The items put up for sale had belonged to the late Texas history buff Donald Dow and were considered to represent one of the best private Lincoln memorabilia collections known to exist, according to Heritage Auction officials.



Mr Dow, who had been a Fort Worth art gallery owner, built the collection over five decades, beginning in 1963 with the purchase of a box of books, according to his son Greg Dow, who sold the collection.
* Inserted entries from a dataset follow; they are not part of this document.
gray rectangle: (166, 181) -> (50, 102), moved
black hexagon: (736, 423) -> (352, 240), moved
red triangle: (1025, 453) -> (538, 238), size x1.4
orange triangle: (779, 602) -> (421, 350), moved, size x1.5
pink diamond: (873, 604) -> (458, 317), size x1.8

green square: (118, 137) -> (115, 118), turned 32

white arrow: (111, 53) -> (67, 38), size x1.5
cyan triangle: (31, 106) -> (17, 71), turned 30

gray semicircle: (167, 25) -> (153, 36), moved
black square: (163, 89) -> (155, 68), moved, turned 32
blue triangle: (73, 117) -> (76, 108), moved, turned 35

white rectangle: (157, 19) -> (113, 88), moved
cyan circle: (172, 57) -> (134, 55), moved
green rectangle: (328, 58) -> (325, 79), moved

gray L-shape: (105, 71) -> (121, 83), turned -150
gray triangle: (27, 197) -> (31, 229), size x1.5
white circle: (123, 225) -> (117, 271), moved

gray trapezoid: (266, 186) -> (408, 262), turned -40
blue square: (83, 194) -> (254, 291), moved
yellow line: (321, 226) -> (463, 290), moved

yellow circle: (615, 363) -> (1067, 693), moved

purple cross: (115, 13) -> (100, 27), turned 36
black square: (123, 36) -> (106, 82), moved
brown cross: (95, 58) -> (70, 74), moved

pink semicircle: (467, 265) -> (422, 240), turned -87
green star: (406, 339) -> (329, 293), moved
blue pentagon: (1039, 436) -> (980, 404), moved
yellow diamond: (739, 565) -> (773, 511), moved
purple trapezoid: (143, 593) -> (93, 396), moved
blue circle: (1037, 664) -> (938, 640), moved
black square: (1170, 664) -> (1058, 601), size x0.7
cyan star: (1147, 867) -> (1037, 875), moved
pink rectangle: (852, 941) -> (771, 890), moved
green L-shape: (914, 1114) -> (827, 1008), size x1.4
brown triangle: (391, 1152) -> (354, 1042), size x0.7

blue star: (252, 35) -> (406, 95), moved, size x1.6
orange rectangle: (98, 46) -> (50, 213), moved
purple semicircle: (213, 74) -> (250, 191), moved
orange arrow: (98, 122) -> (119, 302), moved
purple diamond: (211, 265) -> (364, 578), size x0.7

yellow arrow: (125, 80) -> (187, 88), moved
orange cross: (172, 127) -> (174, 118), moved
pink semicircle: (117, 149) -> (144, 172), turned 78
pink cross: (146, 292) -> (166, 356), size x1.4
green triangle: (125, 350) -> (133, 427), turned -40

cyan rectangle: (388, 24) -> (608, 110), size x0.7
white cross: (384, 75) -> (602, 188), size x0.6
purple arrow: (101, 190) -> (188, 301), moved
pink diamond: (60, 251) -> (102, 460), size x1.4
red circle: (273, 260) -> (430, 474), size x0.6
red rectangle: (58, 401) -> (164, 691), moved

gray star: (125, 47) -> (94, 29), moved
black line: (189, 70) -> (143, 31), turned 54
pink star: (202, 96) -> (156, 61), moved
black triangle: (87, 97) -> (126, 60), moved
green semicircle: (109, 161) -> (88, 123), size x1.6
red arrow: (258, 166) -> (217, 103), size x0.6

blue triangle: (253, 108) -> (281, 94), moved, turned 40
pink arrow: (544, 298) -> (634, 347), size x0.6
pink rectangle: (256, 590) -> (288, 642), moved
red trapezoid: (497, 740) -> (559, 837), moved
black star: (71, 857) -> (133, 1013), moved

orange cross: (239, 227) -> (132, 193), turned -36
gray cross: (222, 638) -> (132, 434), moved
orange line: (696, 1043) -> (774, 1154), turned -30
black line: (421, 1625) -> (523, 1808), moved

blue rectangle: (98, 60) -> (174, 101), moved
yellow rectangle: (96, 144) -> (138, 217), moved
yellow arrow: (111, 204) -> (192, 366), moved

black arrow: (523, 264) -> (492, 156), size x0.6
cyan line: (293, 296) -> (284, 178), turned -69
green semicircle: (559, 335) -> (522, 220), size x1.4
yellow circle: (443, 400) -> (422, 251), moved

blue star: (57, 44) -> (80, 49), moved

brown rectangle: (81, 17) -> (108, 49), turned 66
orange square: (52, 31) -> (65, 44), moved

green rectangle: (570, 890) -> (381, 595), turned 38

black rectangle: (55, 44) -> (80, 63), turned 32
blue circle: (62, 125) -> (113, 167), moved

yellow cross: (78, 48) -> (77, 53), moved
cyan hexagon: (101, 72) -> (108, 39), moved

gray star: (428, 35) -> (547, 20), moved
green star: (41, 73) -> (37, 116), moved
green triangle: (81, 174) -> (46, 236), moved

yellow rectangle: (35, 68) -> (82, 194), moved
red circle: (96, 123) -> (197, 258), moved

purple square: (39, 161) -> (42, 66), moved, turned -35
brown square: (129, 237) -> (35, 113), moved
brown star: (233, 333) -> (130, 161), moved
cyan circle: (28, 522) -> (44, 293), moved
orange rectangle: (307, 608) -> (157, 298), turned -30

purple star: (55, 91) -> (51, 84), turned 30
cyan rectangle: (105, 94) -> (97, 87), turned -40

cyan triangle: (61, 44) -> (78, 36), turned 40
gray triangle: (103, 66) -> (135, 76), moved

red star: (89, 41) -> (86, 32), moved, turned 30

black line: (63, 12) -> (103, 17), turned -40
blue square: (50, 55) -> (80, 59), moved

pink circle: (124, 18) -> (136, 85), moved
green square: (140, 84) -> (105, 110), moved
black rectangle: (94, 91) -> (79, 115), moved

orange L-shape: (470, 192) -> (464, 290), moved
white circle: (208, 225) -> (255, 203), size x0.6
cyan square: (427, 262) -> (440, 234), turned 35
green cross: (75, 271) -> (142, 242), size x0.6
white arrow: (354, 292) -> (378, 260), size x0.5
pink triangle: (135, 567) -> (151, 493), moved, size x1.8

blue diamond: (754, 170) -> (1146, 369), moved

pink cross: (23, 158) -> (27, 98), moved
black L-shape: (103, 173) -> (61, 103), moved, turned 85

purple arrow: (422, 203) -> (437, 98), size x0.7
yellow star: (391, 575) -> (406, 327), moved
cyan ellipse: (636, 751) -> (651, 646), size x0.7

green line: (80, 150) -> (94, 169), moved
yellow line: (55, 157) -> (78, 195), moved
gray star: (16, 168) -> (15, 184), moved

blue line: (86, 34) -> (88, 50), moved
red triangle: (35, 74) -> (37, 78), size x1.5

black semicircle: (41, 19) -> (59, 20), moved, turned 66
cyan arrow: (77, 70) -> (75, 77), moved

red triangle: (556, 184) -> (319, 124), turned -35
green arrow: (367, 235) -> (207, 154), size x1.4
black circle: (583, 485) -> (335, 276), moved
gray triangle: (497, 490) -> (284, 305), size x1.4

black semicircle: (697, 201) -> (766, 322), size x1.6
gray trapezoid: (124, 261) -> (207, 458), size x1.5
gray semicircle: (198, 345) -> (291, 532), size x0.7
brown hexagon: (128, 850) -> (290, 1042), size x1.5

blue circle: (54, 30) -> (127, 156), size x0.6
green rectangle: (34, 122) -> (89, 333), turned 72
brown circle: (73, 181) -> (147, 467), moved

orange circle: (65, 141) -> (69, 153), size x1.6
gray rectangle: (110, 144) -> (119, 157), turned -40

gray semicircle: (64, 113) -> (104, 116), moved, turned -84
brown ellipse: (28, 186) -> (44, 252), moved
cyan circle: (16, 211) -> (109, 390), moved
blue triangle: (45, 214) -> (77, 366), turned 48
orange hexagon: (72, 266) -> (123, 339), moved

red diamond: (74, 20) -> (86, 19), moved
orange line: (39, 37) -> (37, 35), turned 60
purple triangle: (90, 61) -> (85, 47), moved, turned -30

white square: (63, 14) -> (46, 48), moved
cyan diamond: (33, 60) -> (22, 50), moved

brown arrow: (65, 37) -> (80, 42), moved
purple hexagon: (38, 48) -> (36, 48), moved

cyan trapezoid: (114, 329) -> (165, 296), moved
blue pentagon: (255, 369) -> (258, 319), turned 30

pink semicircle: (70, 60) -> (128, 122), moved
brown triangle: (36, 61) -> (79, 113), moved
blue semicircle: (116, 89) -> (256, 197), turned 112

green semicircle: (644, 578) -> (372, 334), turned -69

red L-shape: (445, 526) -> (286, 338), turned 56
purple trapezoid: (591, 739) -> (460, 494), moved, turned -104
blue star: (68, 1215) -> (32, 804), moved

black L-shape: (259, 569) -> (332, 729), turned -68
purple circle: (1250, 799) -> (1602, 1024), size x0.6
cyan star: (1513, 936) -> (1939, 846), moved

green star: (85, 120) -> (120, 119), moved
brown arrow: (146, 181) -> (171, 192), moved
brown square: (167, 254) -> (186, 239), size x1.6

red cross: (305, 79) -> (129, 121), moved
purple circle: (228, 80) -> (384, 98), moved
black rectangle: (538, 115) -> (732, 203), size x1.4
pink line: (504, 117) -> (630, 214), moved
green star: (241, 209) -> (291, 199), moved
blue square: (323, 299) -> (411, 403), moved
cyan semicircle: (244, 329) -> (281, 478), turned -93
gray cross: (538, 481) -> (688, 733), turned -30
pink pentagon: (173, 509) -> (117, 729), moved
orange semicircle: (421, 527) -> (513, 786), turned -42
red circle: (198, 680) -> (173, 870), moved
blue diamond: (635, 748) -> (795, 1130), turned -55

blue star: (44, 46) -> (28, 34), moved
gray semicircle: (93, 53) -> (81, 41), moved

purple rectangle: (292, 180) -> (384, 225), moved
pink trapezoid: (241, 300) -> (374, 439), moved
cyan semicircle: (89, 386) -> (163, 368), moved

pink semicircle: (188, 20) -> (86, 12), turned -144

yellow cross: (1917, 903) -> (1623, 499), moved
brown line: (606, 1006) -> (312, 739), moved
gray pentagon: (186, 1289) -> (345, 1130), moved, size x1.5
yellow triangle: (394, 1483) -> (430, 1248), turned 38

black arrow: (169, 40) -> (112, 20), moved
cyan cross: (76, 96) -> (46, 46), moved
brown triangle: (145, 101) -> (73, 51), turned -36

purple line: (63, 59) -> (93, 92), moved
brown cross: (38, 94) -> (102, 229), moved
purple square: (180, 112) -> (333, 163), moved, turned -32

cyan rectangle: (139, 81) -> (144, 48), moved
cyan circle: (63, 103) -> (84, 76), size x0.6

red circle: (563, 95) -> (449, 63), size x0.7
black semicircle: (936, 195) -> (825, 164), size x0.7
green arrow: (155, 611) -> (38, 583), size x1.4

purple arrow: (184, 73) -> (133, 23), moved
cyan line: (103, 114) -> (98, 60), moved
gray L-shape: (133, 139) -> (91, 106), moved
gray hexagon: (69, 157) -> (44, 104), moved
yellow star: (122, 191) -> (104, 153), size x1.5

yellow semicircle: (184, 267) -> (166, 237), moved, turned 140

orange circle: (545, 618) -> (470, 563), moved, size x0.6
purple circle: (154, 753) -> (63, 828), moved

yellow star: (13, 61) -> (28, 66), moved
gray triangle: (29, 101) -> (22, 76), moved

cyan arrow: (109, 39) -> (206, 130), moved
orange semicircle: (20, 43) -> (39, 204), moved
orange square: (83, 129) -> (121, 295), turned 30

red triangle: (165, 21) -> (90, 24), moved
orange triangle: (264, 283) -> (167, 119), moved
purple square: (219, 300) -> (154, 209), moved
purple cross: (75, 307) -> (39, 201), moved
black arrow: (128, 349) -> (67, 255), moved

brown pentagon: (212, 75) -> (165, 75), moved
His father died in 2009.



"He started collecting because of his interest in the Civil War and military history,” Greg Dow said before the auction. “But then he became interested in Lincoln and the assassination.”



Among the items auctioned on Saturday were a letter to a friend written and signed by Booth in 1861, which went for $30,000. Two separate eyewitness accounts of the assassination sold for $27,500 and $14,375.



The military arrest warrant for Booth sold for $21,250 while a framed compilation of autographs by Lincoln, Booth and Boston Corbett, the Union officer credited with fatally shooting Booth, fetched $30,000.



But a fragment of a letter Lincoln wrote to a Baltimore attorney in 1862, containing a rare admission that the Civil War was not going well for the north, went unsold.



“Considering Mr Dow’s effort to document the assassination and the nation’s reaction, it’s fitting the collection is offered during its sesquicentennial year,” said Tom Slate, director of Americana Auctions for Heritage.